## ABOUT THIS EXERCISE
With the pictures left aside, write out the entries that follow exactly.

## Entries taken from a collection
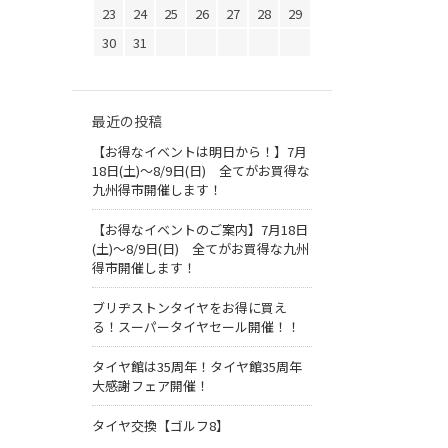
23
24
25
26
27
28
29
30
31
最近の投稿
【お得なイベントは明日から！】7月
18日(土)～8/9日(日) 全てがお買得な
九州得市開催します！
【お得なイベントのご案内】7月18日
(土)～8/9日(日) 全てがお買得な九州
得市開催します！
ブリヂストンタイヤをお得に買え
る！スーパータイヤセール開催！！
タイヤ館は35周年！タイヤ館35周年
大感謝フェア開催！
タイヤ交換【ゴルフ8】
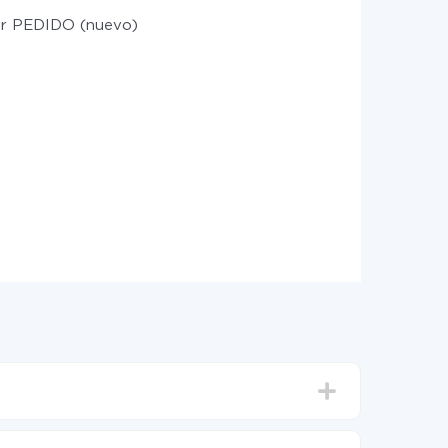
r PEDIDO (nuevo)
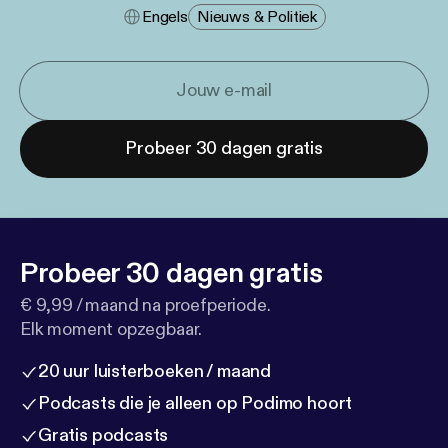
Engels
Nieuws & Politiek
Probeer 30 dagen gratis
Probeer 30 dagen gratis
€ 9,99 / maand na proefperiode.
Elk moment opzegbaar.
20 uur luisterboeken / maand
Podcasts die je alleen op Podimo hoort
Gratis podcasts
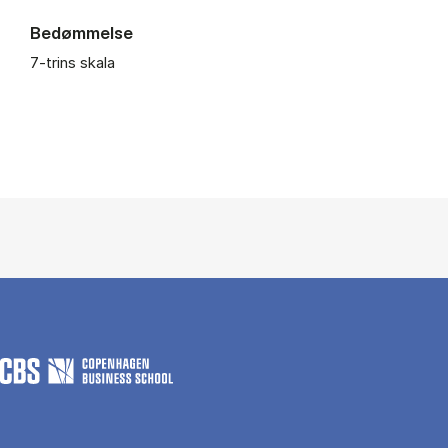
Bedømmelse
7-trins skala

## ANSWER SECTION
23
24
25
26
27
28
29
30
31
最近の投稿
【お得なイベントは明日から！】7月
18日(土)～8/9日(日) 全てがお買得な
九州得市開催します！
【お得なイベントのご案内】7月18日
(土)～8/9日(日) 全てがお買得な九州
得市開催します！
ブリヂストンタイヤをお得に買え
る！スーパータイヤセール開催！！
タイヤ館は35周年！タイヤ館35周年
大感謝フェア開催！
タイヤ交換【ゴルフ8】
r PEDIDO (nuevo)
Engels
Nieuws & Politiek
Probeer 30 dagen gratis
Probeer 30 dagen gratis
€ 9,99 / maand na proefperiode.
Elk moment opzegbaar.
20 uur luisterboeken / maand
Podcasts die je alleen op Podimo hoort
Gratis podcasts
Bedømmelse
7-trins skala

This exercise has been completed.